2. Duties shall be repaid or remitted for the reasons set out in paragraph 1 upon submission of an application to the appropriate customs office within 12 months from the date on which the amount of the duties was communicated to the debtor. However, the customs authorities may permit this period to be exceeded in duly justified exceptional cases”.

The Authorities

  1. We were provided with copies of the following authorities which we have read and considered:

CCE v Invicta Poultry [1998] EWCA 775

Impex v CCE LON/97/7088

Viva Mexico v CCE COO130

The Evidence

  1. An agreed bundle of documents was produced. No objection was taken to any of the documents and they were all admitted in evidence.

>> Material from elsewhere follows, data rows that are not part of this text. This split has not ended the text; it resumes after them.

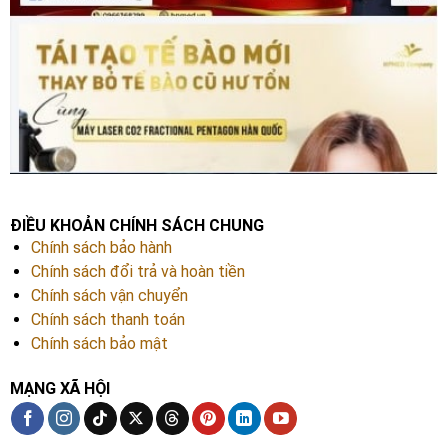
ĐIỀU KHOẢN CHÍNH SÁCH CHUNG
Chính sách bảo hành
Chính sách đổi trả và hoàn tiền
Chính sách vận chuyển
Chính sách thanh toán
Chính sách bảo mật
MẠNG XÃ HỘI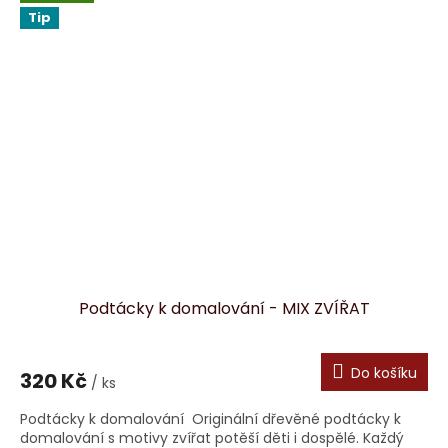
Tip
Podtácky k domalování - MIX ZVÍŘAT
Do košíku
320 Kč
/ ks
Podtácky k domalování Originální dřevěné podtácky k
domalování s motivy zvířat potěší děti i dospělé. Každý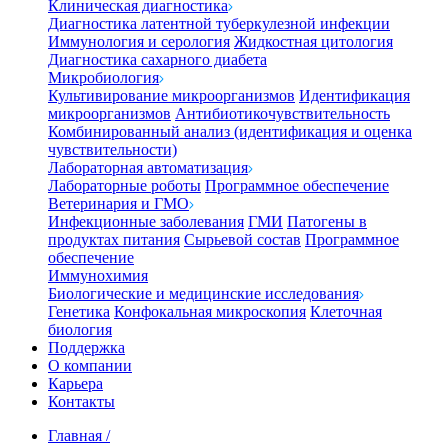
Клиническая диагностика
Диагностика латентной туберкулезной инфекции
Иммунология и серология
Жидкостная цитология
Диагностика сахарного диабета
Микробиология
Культивирование микроорганизмов
Идентификация
микроорганизмов
Антибиотикочувствительность
Комбинированный анализ (идентификация и оценка
чувствительности)
Лабораторная автоматизация
Лабораторные роботы
Программное обеспечение
Ветеринария и ГМО
Инфекционные заболевания
ГМИ
Патогены в
продуктах питания
Сырьевой состав
Программное
обеспечение
Иммунохимия
Биологические и медицинские исследования
Генетика
Конфокальная микроскопия
Клеточная
биология
Поддержка
О компании
Карьера
Контакты
Главная
/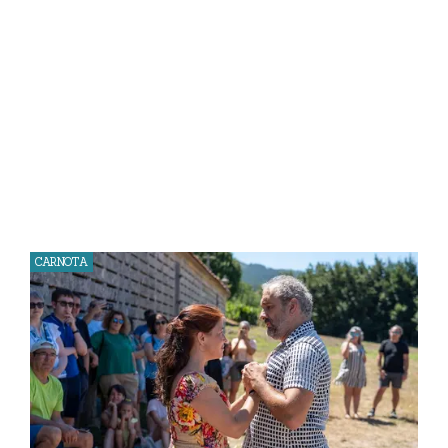
CARNOTA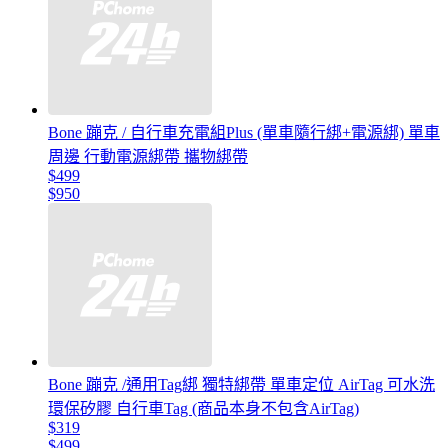
Bone 蹦克 / 自行車充電組Plus (單車隨行綁+電源綁) 單車
周邊 行動電源綁帶 攜物綁帶
$499
$950
Bone 蹦克 /通用Tag綁 獨特綁帶 單車定位 AirTag 可水洗
環保矽膠 自行車Tag (商品本身不包含AirTag)
$319
$499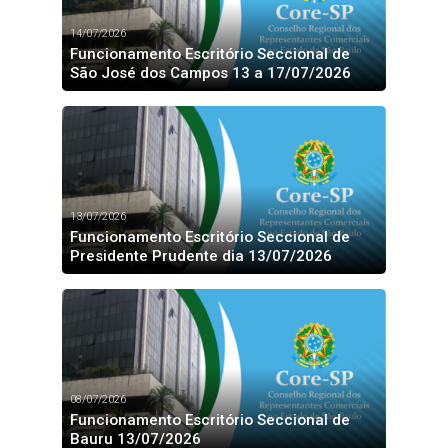
14/07/2026
Funcionamento Escritório Seccional de
São José dos Campos 13 a 17/07/2026
13/07/2026
Funcionamento Escritório Seccional de
Presidente Prudente dia 13/07/2026
08/07/2026
Funcionamento Escritório Seccional de
Bauru 13/07/2026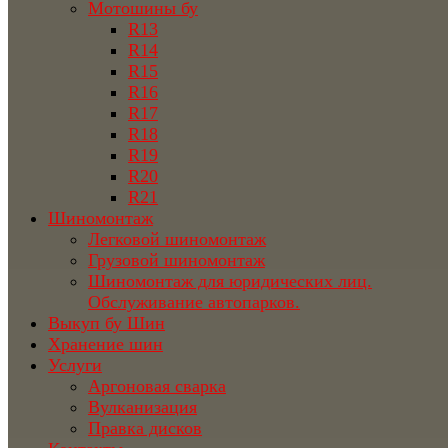
Мотошины бу
R13
R14
R15
R16
R17
R18
R19
R20
R21
Шиномонтаж
Легковой шиномонтаж
Грузовой шиномонтаж
Шиномонтаж для юридических лиц.
Обслуживание автопарков.
Выкуп бу Шин
Хранение шин
Услуги
Аргоновая сварка
Вулканизация
Правка дисков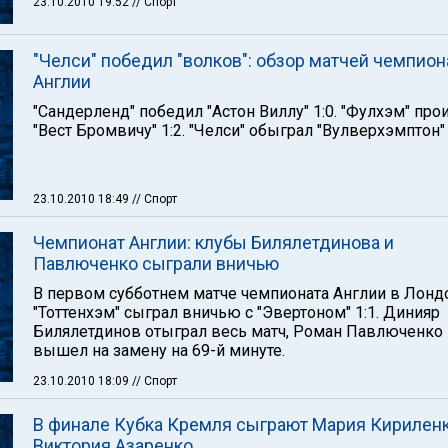
23.10.2010 19:52
// Спорт
"Челси" победил "волков": обзор матчей чемпион
Англии
"Сандерленд" победил "Астон Виллу" 1:0. "Фулхэм" про
"Вест Бромвичу" 1:2. "Челси" обыграл "Вулверхэмптон" 
23.10.2010 18:49
// Спорт
Чемпионат Англии: клубы Билялетдинова и
Павлюченко сыграли вничью
В первом субботнем матче чемпионата Англии в Лонд
"Тоттенхэм" сыграл вничью с "Эвертоном" 1:1. Динияр
Билялетдинов отыграл весь матч, Роман Павлюченко
вышел на замену на 69-й минуте.
23.10.2010 18:09
// Спорт
В финале Кубка Кремля сыграют Мария Кириленк
Виктория Азаренко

We were also provided with further copies of certain documents in the bundle at the hearing. We asked to see the original applications and related documents. Such of the documents received by fax by the Rural Payments Agency as were available were produced to us.
  2. Steve Palmer, the HMRC review officer and Marcia Maurice, the HMRC case officer gave evidence. Witness statements were provided for each of them and stood as their evidence in chief. They gave further oral evidence and were cross examined.
  3. We note that Mr Palmer said in his witness statement that as he had never worked in an entry processing unit he had no first hand knowledge of processing the relevant forms.
  4. It was accepted on the Appellants’ behalf (as it had to be) that the paper work provided at the time of entry was not correct as a matter of law. It did not have the endorsements required under the relevant rules.

Findings of Fact

  1. From the evidence we make the following findings of facts:

The Company

  1. The Company is a limited liability company incorporated in England.
  2. The directors, it was emphasised, were not educated to graduate level. This was urged on us by the Appellant as being important and so we duly record it. Mr Harry Chariaou, one of the directors produced a sworn affidavit to this effect which was admitted in evidence.

The Company’s Business

  1. The Company’s business includes trading as a general importer of wholesale goods.
  2. The Company’s website describes it as “a market leader” and “a recognised
  3. pioneer within the global trade sector”. It also refers to its experience as an importer and mentions sugar from the Sub Continent and Brazil.

The Six Consignments

  1. The six consignments in question were as follows:

Entry no. / Date of entry / GSP cert / Origin cert / Exporter / Bundle ref
071 029153N / 22/07/03 / EI 10817107 / Sri Easan Logistic
071 027602L / 22/12/03 / EI
1124229 / 598063 / SBEC Sugar Ltd
071 017198E / 13/01/04 / EI 10878482 / 604118 / SBEC Sugar Ltd
071 028812A / 23/02/04 / EI 11352606 / 608762 / SBEC Sugar Ltd
071
010344t / 07/04/04 / EI 11684043 / 620444 / SBEC Sugar Ltd
071 025586J / 19/05/04 / EI 11694816 / 623978 / SBEC Sugar Ltd
  1. The goods in each consignment were declared as benefiting from a nil rate of duty under the preference arrangements for sugar from India.
  2. It was common ground that as a matter of law the paperwork provided to HMRC did not meet the requirements for reduction of the rate of duty to nil under the Old Rules (insofar as applicable to the supply of Indian and Brazilian sugar) or under the New Rules. The appropriate Rural Payments Agency licence and supplementary documents were lacking. We find this as a primary fact.
  3. These consignments straddle a change in the legislation as noted above. The first consignment fell within the Old Rules and the rest within the New Rules.

The Telephone Inquiries

  1. The Appellants made more than 60 telephone enquiries to HMRC helplines in the period in question and before concerning the importation of various goods (including sugar) into the UK.
  2. We were provided with the log entries made by HMRC officials. There were no notes etc produced from the Company. There was nothing in these log entries that was inconsistent with the view being taken by HMRC in these proceedings. There was no evidence of official error in these notes or in anything produced by way of evidence.

The Correspondence

  1. The Company made a number of written enquiries of HMRC. They included the following.
  2. On 20 May 2002 an inquiry was made concerning the import of sugar from India.. HRC replied on 11 June 2002 asking for the relevant commodity code.
  3. This was provided in a telephone conversation. In a letter from HMRC dated 17 June 2002 reference was made to EC Preferences and the need for a completed EUR 1 movement certificate duly endorsed by the requisite Indian authorities.
  4. Inquiry as to the type of licence needed was sent by the Company on 25 July 2002. The reply referred to the need for a GSP Form A duly endorsed by the Government Trade authorities in India. It was also said that a CAP Licence may be required.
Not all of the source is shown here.